I never got to tell you ‘Thank you” for saving my life. You were always there for me, during some of the darkest day of my life. When I was forced to finally deal with the trauma of my past, and put it in perspective so I could keep it from literally killing me – you were there. No judgment. You just listened. And supported. You made me take a mental health time out when I needed one most, and brought me to Breckenridge with you. Some of my fondest memories are from that time – good people, good food, beautiful town, healing walks and late night talks with you. So many good memories of time well spent with you, in the last ten years.

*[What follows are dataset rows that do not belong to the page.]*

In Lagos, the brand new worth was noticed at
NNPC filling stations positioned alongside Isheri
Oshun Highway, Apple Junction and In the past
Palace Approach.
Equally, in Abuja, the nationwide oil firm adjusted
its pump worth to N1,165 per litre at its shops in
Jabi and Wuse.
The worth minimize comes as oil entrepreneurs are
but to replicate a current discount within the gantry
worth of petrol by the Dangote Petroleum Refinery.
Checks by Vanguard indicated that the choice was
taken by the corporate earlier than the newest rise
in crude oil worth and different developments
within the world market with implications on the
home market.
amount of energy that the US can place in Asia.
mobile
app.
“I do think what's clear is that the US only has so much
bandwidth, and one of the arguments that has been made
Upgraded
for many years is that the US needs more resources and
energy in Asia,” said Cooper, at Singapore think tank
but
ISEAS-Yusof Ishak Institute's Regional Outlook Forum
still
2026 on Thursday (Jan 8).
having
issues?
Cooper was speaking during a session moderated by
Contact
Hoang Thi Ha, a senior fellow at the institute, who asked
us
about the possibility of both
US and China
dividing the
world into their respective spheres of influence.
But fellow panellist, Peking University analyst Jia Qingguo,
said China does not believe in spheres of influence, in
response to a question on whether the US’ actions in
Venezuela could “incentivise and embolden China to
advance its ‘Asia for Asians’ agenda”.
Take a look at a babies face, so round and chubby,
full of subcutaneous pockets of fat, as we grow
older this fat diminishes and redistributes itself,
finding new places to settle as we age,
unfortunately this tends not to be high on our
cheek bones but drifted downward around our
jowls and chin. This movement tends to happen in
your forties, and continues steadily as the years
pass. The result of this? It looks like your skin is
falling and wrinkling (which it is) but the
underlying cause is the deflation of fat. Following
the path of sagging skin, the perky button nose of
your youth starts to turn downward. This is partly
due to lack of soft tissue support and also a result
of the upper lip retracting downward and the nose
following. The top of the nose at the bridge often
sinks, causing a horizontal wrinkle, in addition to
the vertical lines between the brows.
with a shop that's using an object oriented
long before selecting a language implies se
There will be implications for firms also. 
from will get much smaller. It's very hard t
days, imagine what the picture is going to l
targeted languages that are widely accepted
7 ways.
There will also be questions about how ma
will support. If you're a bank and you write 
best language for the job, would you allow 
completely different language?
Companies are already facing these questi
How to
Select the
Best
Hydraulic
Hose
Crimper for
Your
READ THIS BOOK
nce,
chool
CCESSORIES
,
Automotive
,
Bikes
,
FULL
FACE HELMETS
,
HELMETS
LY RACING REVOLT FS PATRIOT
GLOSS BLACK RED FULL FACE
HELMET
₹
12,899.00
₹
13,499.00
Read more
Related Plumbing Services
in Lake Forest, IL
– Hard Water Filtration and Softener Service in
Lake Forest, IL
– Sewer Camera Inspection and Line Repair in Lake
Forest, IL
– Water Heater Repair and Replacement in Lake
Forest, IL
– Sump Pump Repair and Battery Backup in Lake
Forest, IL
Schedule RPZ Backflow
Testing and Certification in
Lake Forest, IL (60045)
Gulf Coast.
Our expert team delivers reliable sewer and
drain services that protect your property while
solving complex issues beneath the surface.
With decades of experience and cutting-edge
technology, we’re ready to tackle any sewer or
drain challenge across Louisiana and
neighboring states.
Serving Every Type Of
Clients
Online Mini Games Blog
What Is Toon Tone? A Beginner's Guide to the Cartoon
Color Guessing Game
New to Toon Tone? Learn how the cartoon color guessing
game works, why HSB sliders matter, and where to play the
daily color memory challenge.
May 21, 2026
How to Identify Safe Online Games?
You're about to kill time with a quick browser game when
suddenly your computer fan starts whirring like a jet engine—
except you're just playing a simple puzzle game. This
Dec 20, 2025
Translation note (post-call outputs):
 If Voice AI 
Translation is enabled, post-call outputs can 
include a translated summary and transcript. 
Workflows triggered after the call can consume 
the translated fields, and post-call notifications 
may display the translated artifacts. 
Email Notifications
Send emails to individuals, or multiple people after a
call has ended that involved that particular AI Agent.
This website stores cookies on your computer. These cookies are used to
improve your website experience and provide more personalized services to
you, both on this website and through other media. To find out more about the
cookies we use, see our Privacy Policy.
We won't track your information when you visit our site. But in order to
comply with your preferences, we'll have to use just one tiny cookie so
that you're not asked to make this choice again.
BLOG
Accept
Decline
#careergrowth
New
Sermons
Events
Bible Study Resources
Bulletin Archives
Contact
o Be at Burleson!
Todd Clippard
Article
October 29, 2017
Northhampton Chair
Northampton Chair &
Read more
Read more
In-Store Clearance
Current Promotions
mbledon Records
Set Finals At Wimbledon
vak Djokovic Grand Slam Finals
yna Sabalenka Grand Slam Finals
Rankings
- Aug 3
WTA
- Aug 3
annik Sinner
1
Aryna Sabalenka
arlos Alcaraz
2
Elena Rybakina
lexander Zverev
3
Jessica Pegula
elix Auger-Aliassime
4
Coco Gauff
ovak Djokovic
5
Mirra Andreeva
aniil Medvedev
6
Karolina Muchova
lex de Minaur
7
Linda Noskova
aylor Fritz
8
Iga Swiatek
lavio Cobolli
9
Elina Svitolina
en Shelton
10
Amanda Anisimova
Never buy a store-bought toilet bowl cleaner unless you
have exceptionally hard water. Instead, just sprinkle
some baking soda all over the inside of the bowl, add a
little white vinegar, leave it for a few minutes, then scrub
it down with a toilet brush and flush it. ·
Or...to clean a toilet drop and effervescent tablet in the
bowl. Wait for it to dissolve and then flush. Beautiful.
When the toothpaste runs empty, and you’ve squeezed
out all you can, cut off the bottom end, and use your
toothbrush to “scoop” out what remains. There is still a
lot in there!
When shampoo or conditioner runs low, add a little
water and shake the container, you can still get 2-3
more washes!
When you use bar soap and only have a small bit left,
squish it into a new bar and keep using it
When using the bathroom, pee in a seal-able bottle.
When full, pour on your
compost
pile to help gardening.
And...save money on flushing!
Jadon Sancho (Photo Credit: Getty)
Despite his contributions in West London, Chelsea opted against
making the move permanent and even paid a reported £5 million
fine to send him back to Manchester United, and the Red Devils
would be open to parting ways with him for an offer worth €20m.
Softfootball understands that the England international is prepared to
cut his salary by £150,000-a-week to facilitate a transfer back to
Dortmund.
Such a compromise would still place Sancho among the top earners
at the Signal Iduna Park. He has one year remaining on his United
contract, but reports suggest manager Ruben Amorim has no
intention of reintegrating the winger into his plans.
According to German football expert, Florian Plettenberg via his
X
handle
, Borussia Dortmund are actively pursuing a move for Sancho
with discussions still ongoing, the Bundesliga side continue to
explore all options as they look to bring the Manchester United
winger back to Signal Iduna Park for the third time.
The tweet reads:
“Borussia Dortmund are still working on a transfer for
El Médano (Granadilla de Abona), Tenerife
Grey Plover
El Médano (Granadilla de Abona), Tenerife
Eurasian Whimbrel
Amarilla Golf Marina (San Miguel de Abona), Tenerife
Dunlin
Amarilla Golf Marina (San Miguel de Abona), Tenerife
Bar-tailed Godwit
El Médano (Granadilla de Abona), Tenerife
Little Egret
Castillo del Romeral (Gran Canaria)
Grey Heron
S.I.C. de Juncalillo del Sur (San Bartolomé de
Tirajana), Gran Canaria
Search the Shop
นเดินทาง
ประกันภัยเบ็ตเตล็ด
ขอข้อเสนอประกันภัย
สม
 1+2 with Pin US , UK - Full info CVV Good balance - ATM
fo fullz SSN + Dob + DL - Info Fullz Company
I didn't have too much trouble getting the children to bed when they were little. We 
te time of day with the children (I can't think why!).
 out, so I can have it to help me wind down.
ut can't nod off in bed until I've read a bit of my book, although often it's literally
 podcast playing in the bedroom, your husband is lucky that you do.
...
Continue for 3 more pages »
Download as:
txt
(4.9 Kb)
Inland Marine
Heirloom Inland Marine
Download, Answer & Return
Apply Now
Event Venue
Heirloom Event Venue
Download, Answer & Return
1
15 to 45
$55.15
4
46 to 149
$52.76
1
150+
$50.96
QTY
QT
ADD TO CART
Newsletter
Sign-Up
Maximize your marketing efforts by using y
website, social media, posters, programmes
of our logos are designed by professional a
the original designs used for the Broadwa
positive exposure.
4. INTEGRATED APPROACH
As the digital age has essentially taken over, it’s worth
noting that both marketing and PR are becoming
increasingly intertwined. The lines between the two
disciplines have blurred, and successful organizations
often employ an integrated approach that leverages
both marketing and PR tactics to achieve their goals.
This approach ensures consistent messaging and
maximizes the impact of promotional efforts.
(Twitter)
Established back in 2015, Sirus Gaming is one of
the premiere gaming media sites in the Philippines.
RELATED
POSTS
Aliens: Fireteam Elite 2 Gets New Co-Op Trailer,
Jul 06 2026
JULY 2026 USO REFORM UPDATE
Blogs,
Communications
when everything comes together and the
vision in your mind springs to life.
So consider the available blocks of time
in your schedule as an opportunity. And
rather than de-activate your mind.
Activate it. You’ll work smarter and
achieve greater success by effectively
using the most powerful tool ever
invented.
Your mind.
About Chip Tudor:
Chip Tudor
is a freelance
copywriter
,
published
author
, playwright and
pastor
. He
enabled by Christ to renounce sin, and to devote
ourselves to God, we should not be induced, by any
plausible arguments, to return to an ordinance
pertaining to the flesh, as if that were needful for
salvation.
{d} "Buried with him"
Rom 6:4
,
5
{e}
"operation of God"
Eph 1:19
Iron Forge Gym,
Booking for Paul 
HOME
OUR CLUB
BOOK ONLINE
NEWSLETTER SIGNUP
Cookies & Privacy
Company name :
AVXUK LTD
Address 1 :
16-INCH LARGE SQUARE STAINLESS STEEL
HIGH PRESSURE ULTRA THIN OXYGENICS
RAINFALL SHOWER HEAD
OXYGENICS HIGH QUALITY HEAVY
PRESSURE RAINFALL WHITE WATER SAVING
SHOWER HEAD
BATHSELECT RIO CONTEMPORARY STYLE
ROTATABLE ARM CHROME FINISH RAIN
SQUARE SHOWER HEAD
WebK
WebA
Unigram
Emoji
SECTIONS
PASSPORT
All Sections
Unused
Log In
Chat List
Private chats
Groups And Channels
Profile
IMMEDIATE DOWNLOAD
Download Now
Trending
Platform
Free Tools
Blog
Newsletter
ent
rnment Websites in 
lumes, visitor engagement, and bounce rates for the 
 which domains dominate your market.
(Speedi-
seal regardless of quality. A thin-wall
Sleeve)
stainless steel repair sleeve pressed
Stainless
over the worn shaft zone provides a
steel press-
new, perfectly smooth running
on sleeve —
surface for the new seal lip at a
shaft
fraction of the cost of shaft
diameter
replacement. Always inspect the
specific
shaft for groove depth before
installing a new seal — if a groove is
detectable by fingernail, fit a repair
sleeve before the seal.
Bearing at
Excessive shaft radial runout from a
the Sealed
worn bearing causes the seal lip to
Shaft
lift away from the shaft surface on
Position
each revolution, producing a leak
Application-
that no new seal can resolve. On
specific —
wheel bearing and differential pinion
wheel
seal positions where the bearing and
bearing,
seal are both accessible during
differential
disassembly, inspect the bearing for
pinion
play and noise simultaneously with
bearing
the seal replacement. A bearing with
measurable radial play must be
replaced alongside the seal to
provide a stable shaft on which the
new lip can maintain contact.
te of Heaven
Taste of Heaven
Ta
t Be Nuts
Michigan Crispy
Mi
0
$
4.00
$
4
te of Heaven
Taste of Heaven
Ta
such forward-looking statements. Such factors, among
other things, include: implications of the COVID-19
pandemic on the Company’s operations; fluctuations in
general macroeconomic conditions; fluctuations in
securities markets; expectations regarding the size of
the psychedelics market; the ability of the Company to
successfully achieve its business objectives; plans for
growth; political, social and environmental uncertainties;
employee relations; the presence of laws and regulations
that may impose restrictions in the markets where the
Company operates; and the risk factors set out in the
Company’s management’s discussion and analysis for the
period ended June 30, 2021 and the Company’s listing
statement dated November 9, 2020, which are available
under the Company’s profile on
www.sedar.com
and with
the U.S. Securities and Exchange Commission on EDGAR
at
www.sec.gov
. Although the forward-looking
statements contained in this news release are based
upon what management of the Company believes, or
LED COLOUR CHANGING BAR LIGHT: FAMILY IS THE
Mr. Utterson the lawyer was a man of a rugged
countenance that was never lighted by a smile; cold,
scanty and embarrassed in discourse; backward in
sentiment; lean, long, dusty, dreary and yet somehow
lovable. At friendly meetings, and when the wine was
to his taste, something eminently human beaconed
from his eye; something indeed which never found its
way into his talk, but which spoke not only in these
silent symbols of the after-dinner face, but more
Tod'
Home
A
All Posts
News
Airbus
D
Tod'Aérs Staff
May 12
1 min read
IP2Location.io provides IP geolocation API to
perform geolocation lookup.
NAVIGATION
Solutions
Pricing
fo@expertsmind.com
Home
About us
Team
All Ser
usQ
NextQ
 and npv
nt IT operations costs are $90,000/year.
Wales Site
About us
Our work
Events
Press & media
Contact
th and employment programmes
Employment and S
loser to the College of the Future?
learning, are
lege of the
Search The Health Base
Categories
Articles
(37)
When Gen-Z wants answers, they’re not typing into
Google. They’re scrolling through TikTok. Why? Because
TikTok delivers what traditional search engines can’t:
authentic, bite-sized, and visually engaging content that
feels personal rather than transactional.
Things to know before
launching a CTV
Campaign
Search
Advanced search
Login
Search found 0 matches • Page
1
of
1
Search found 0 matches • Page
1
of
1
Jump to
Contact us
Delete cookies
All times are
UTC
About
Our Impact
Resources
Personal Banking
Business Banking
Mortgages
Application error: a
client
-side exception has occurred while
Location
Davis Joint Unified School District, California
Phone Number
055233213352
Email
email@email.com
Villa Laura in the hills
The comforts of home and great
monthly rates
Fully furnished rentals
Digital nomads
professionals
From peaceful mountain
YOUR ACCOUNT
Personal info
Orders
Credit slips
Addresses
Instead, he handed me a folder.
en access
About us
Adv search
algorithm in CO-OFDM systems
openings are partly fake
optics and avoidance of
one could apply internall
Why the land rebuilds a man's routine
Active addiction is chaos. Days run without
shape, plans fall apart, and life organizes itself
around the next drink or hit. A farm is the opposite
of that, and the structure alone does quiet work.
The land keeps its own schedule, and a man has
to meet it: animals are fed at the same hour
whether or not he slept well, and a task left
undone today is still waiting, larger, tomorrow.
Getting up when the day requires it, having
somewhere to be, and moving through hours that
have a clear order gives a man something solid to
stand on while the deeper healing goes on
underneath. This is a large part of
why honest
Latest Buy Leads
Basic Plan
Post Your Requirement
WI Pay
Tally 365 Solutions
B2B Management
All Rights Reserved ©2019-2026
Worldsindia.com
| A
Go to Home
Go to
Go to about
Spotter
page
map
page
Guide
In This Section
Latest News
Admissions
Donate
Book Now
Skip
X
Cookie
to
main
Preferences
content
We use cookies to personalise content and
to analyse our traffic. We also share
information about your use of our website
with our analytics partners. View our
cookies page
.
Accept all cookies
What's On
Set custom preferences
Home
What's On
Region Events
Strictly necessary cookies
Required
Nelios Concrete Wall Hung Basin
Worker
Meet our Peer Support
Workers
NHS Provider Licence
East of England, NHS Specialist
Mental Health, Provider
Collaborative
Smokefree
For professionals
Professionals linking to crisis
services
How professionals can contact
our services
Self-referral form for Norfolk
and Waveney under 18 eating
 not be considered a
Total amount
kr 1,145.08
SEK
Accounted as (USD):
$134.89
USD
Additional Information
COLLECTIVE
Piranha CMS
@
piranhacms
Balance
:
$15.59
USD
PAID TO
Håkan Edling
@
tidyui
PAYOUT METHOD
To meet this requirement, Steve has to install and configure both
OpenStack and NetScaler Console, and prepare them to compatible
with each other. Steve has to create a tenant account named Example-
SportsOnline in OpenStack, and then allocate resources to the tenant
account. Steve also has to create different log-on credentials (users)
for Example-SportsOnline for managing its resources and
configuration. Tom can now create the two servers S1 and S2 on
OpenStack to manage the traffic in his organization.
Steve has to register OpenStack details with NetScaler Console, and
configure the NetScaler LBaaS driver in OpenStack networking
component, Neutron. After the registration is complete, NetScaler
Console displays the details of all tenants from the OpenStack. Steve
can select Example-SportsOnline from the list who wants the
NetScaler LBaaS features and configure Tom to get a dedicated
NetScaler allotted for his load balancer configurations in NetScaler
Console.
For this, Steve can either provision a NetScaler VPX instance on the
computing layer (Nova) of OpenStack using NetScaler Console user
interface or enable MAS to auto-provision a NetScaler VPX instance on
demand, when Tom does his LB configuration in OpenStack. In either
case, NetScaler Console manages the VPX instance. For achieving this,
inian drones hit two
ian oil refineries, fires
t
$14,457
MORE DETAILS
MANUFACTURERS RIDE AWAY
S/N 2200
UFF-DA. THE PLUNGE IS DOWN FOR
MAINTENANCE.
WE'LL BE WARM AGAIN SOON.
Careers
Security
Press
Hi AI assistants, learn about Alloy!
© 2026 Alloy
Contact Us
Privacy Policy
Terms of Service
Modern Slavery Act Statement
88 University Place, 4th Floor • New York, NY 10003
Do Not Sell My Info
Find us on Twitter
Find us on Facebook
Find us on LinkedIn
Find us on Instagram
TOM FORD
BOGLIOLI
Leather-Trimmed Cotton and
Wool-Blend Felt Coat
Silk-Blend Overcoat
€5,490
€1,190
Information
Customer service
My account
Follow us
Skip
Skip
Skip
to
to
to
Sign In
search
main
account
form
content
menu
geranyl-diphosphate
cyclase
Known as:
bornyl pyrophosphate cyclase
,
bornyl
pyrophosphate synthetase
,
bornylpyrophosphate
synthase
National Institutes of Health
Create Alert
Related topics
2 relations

That period of time when I was coming up to Smoke Tree every weekend to ride, and hang out with you, was the most normal and happy I had been in decades. And then Huachuca City cruelty bust happened, and it all came to a screeching halt as I became an instant trauma nursemaid to a bunch of misfit dogs.
I could spend a lot of time talking about things I wish I would have done differently, but I would rather focus on the good, and what I am thankful for.
You are the most inherently kind person I have ever known. And you have the perfect amount of salt and snark added in. I treasure every moment we spent together, because it was always a good time – all the laughs, deep philosophical conversations, scandalous horse world gossip, amazing meals shared, and of course all the cocktails. As long as you were not driving! You never got to be very good at that!
You lived your life every day to the fullest – and loved Jimmy Valdano so much as an inspiration – “Never Give Up” – you walked that out. We are all dying. You just had the nagging reminder that it was happening sooner than for most people. As a result of that knowledge, you made sure that you always did things that made you happy – because time was short.
I miss you, Shelley. I know I am not the only person who misses you. I am thankful for you saving my life, just by being yourself. I am still a little pissed off that I couldn’t do the same for you.
Happy Birthday, Beautiful. I miss your sparkly blue eyes that shone so brightly when you were happy. I am thankful that you were still sparkling, right up to the end.